_Pas de pitié, se répétaient-ils tout bas.
_ Merde ! Il n’y est pas. Revinrent-ils annoncer, à un troisième homme, posté en sentinelle au niveau de ce qui servait de portail à la maison, après une rapide intrusion dans la chambre vide. L’allure du troisième larron avait quelque chose de familier à Assénounkoun qui avait tôt fait de réaliser que ses hôtes impromptus n’étaient pas là pour une visite amicale.
De dessus la dalle où il voyait tout, il cria :
_Que personne ne bouge ou je lui explose la cervelle.
Les assaillants pris de court détalèrent, la sentinelle en premier, sans chercher à savoir d’où venait la voix. Assénounkoun, armé d’un simple lance-pierre, la fameuse arme dont il voulait exploser la cervelle aux visiteurs nocturnes, envoya voler deux cailloux qui atteignirent à la tempe un des ravisseurs. Puis, descendant prestement de son perchoir, il se mit à leur poursuite. Ses Olé, Olé alertèrent les voisins. Des gaillards, résistants au sommeil et aux bras de leurs femmes se joignirent à lui. On parvint à attraper deux des voyous, le troisième s’était fondu dans le noir.

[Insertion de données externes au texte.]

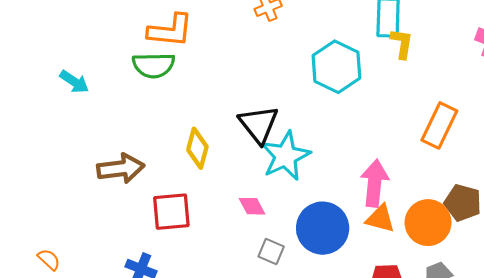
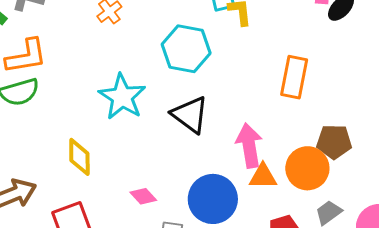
black triangle: (259, 124) -> (190, 115), moved
cyan star: (285, 156) -> (122, 97), moved

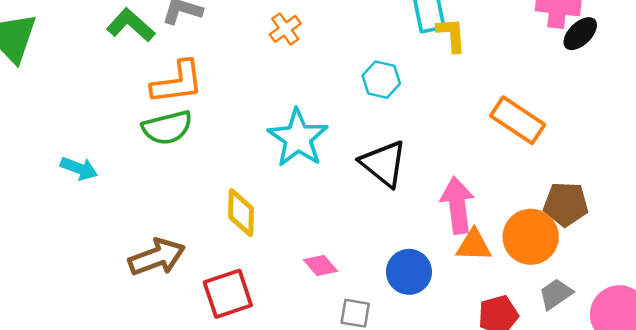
cyan hexagon: (186, 49) -> (381, 80), size x0.6
orange rectangle: (294, 77) -> (518, 120), turned -69
blue circle: (213, 199) -> (409, 272), size x0.7

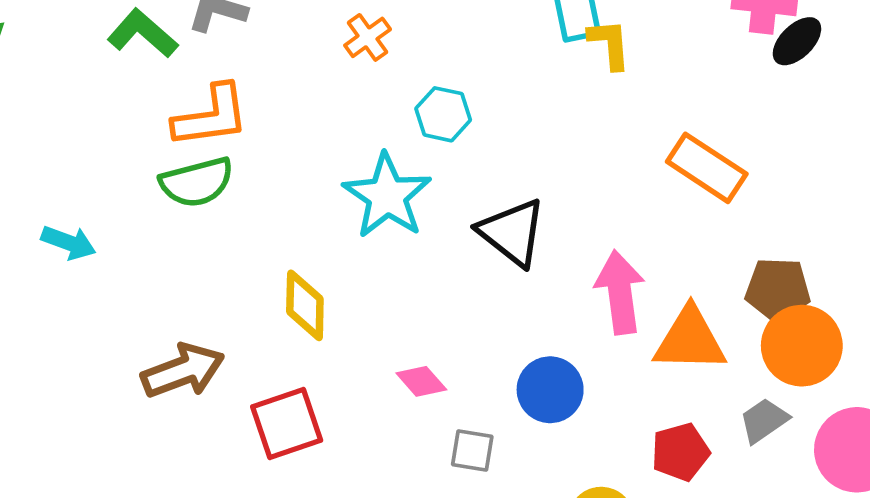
cyan hexagon: (381, 80) -> (443, 114), moved
orange circle: (531, 237) -> (802, 346), moved
orange triangle: (474, 245) -> (690, 340), moved, size x1.4

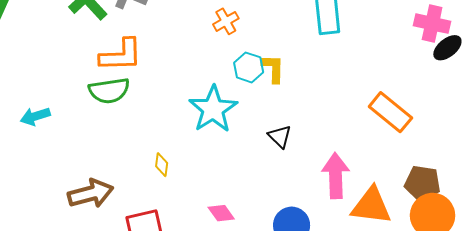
orange cross: (368, 37) -> (226, 21), moved
yellow L-shape: (609, 44) -> (273, 68), moved
black triangle: (512, 232) -> (280, 136), size x0.6
cyan arrow: (69, 243) -> (35, 116), turned 136
yellow diamond: (305, 305) -> (162, 165), size x0.6

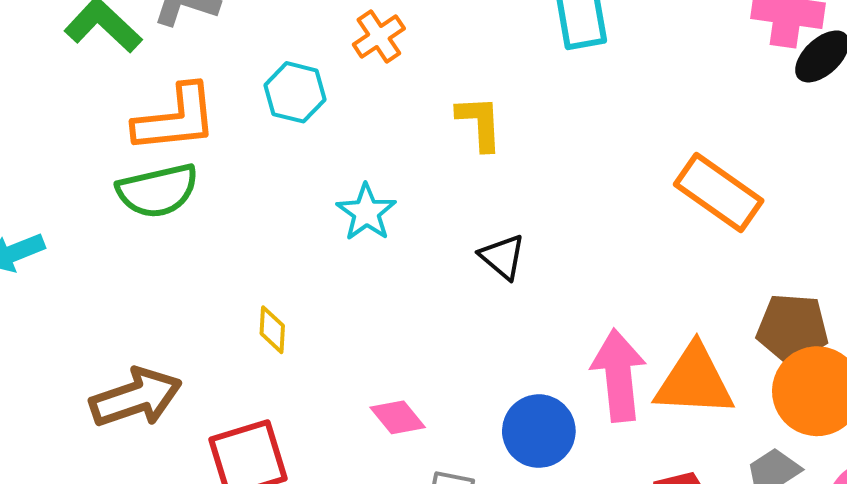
cyan hexagon: (249, 67) -> (295, 92), moved
cyan star: (213, 109) -> (366, 212), size x0.6
pink arrow: (336, 176) -> (619, 375), moved

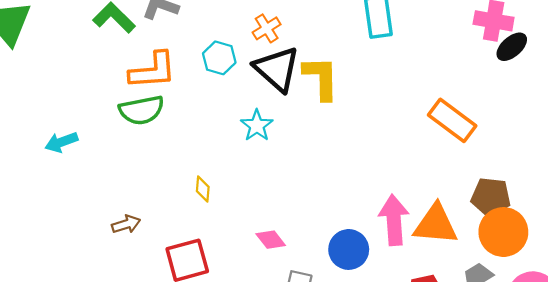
yellow L-shape: (480, 123) -> (321, 78), size x1.4
black triangle: (502, 257) -> (277, 69), moved, size x1.8
brown arrow: (136, 397) -> (126, 224), size x0.6

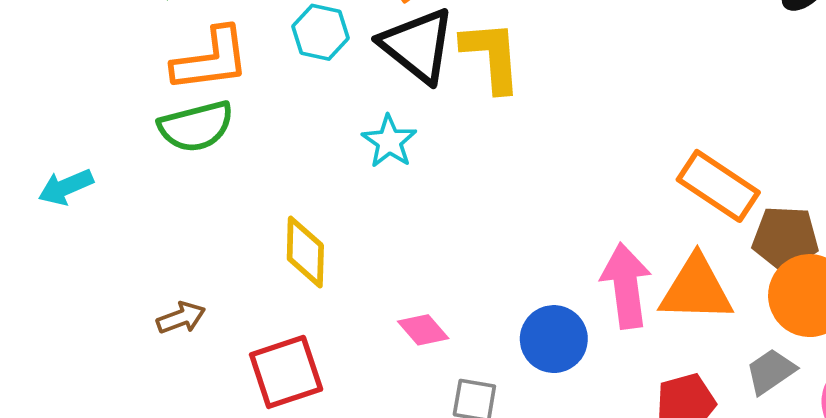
orange rectangle: (452, 120) -> (718, 186), moved
yellow diamond: (203, 189) -> (305, 252), size x1.6

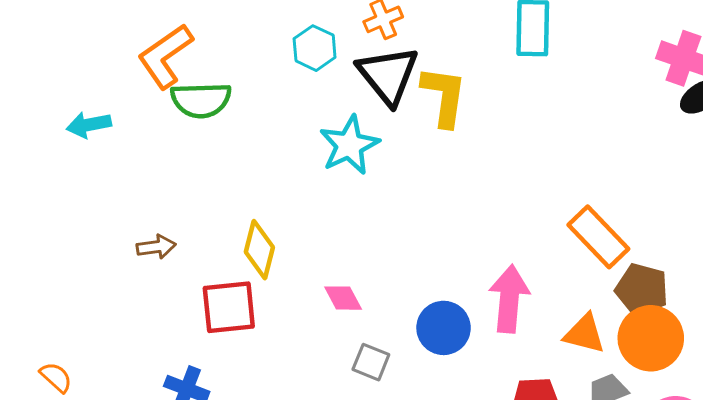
orange L-shape: (211, 60) -> (165, 56), moved, turned 140
cyan star: (389, 141) -> (349, 145), size x1.4
yellow diamond: (305, 252) -> (259, 250), moved
orange triangle: (696, 289) -> (584, 334), moved, size x0.7

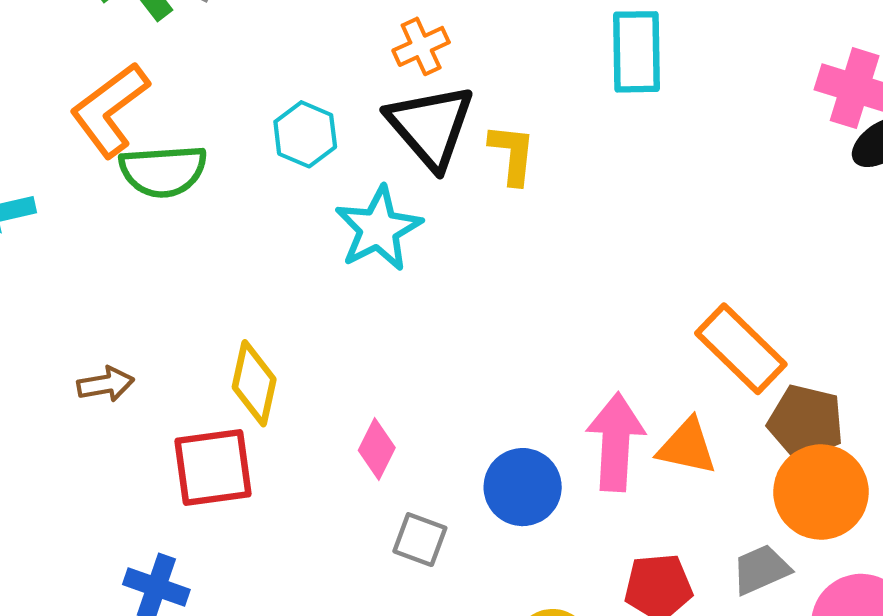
cyan hexagon: (315, 48) -> (305, 134), moved
yellow L-shape: (444, 96) -> (512, 154), size x0.7
pink diamond: (343, 298) -> (377, 449), turned 57
orange triangle: (584, 334) -> (687, 447), moved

Aux malheureux attrapés, on servit un douloureux plat de gifles et de bastons. L’un d’eux, celui dont l’allure semblait familière à Assénounkoun s’était avéré être le compagnon de beuverie de Komi, Babadjè. On les cuisina et les cribla de questions. Les vérités, difficilement mais sûrement finirent par éclater. L’objet de leur visite nocturne fut révélé. Ils étaient là pour liquider Assénounkoun, un témoin gênant, qui avait eu le malheur de foutre ses yeux dans une affaire qui ne le regardait pas. On fit appel à la police pour se charger du dossier. Des noms fusèrent. La présence de l’ami de komi n’était pas fortuite. Il ne faisait que rendre service à Komi. Ce dernier, cueilli chez lui, avait, encouragé par les gifles, tout avoué. C’était lui qui avait tué Tata Akuevisson. Il ne l’avait pas fait exprès, clama-t-il. Il avait juste un peu exagéré quand il fallait dissoudre dans le verre d’eau, les comprimés de diazépam qu’il s’était achetés. Il ne voulait pas la tuer, juste l’endormir, assez profondément pour qu’elle ne soit pas réveillée à son retour du show immanquable auquel il devait se rendre. Le médicament avait été efficace, beaucoup trop efficace, parce qu’à son retour, à deux heures du matin, Komi avait vu la veuve morte, la bouche ouverte et bavant, devant la télévision allumée. Pris de panique, il l’avait d’abord étalée dans son lit avant de faire appel à Babadjè. Celui-ci, petit voyou de quartier et véritable apprenti-gangster, avait sentencié que ce n’était pas assez convaincant. Aucune mort chez nous, aussi naturelle qu’elle soit, n’échappe aux élucubrations et à la chasse aux coupables. Il faut qu’il y ait un fautif à tout. Il ne fallait donc laisser place à aucun soupçon. Pour commettre le crime parfait, Babadjè avait suggéré à Komi de la pendre à un arbre.
Vu les antécédents suicidaires de la victime, personne ne remettrait rien en cause. C’est ainsi qu’ils avaient sorti et pendu le corps au manguier. L’opacité de la nuit de Mars leur avait servi de parfait complice. Les révélations laissèrent tout le monde bouche bée. Personne ne pouvait l’imaginer, personne ne pouvait soupçonner un tel scénario, ni les Osinoutinois, ni Essèhoungbèssè, personne si ce n’est Assénounkoun. Lui seul avait tout remis en question, douté, investigué. Il eût pu y perdre sa vie s’il n’avait pas eu bonne fortune.
Demain, la populace des internautes vautours et les journalistes à l’affût du buzz, donneront en héros le commissaire Essèhoungbèssè. Tant pis. Le véritable héros, Assénounkoun, n’aura, tout au moins, jamais aussi bien mérité son nom : Yeux de chat.